Monolayer Oxidized-MXene Piezo-Resonators with Single Resonant Peak by Interior Schottky Effect

Nanoelectromechanical systems (NEMS) of 2D nanomaterials are potent exploration devices for high-sensitive mechanical coupling, mass testing, and biosensing. Nevertheless, the internal interference from the multiple resonant states easily causes the deviation and overlap of the target signal. Here, an oxidized-MXene resonant system performs the unique response peak at the fundamental frequency f(0,1) of 3.37 +/- 0.04 MHz within the ultrawide frequency up to 400 MHz, due to the ferroelectric-conductive structure. This unique resonant peak can effectively avoid the dispute of indistinguishable vibratal states.
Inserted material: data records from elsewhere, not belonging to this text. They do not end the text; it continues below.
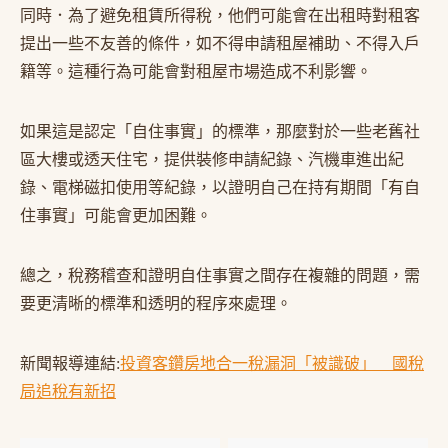
同時．為了避免租賃所得稅，他們可能會在出租時對租客
提出一些不友善的條件，如不得申請租屋補助、不得入戶
籍等。這種行為可能會對租屋市場造成不利影響。
如果這是認定「自住事實」的標準，那麼對於一些老舊社
區大樓或透天住宅，提供裝修申請紀錄、汽機車進出紀
錄、電梯磁扣使用等紀錄，以證明自己在持有期間「有自
住事實」可能會更加困難。
總之，稅務稽查和證明自住事實之間存在複雜的問題，需
要更清晰的標準和透明的程序來處理。
新聞報導連結:
投資客鑽房地合一稅漏洞「被識破」 國稅
局追稅有新招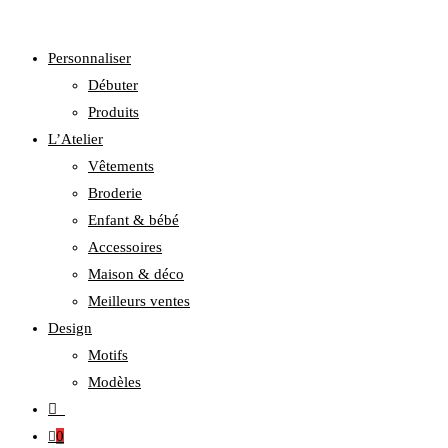
Personnaliser
Débuter
Produits
L’Atelier
Vêtements
Broderie
Enfant & bébé
Accessoires
Maison & déco
Meilleurs ventes
Design
Motifs
Modèles
0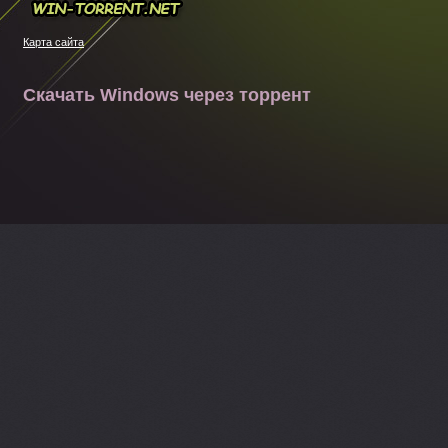
Win-torrent.net
Карта сайта
Скачать Windows через торрент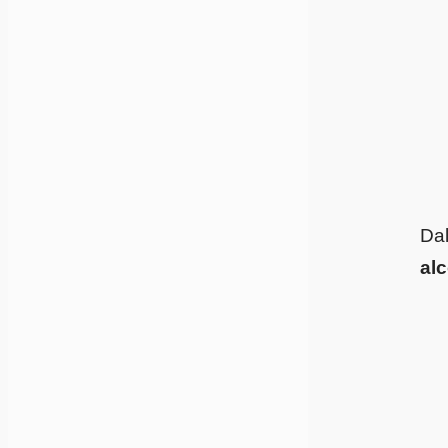
Dal
alc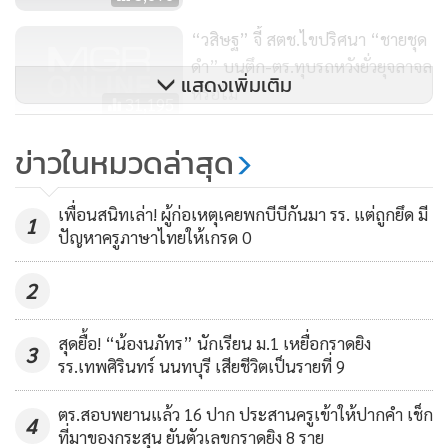
“วสิษฐ” จี้ สตช.ไขปริศนา “ชายชุด
ดำ” บนตึก-ตร.ทุบรถหวังยั่วยุจลาจล
แสดงเพิ่มเติม
หรือไม่
31,195
ปชป.ซัดรัฐใช้ศพ ตร.ปลุกระดมให้
ข่าวในหมวดล่าสุด
เกลียด ปชช. จี้ “แจ๊ด” ให้คำตอบ
ชายชุดดำปล่อยเพ่นพ่านคือใคร!
12,341
เพื่อนสนิทเล่า! ผู้ก่อเหตุเคยพกบีบีกันมา รร. แต่ถูกยึด มี
1
ปัญหาครูภาษาไทยให้เกรด 0
โฆษก ศอ.รส.กล่าวว่า นอกจากนั้น เมื่อเวลา 00.10 น.วันที่ 27
2
ธค.ที่ผ่านมา ชุดจู่โจมของ สน.บางรัก ได้จับกุมนายเทพพงษ์ มูล
สมบัติ อายุ 20 ปี ในข้อหามีเสื้อเกราะซึ่งถือเป็นยุทธภัณฑ์ไว้ใน
สุดยื้อ! “น้องนภัทร” นักเรียน ม.1 เหยื่อกราดยิง
3
ครอบครองจำนวน 2 ตัว โดยจับกุมได้ที่ ซ.พัฒน์พงษ์ 1 ซึ่งจาก
รร.เทพศิรินทร์ นนทบุรี เสียชีวิตเป็นรายที่ 9
การสอบสวนสารภาพว่าเมื่อวันที่ 26 ธ.ค.ที่ผ่านมาได้ไปชุมนุมที่
สนามกีฬาไทย-ญี่ปุ่น เมื่อตำรวจล่าถอยได้เข้าไปทุบรถเพื่อเอา
ตร.สอบพยานแล้ว 16 ปาก ประสานครูเข้าให้ปากคำ เช็ก
4
ที่มาของกระสุน ยันตัวเลขกราดยิง 8 ราย
สิ่งของภายในรถ ซึ่งเจ้าหน้าที่ได้รับคลิปวิดีโอจากพลเมืองดี ซึ่ง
The resonator exhibits advanced performances with a large dynamic range of 70.41 +/- 0.15 dB and low thermomechanical motion spectral density of 669 fm/root Hz. The molecular sensing mechanisms of the oxidized-MXene system are systematically studied to achieve repeatable detection with high mass resolution (low to 8.00 +/- 0.01 x 10(-19) g). These consequences can afford potential guidelines for the NEMS devices in terms of the credible and legible sensors for ultra-accurate and interference-free measurements.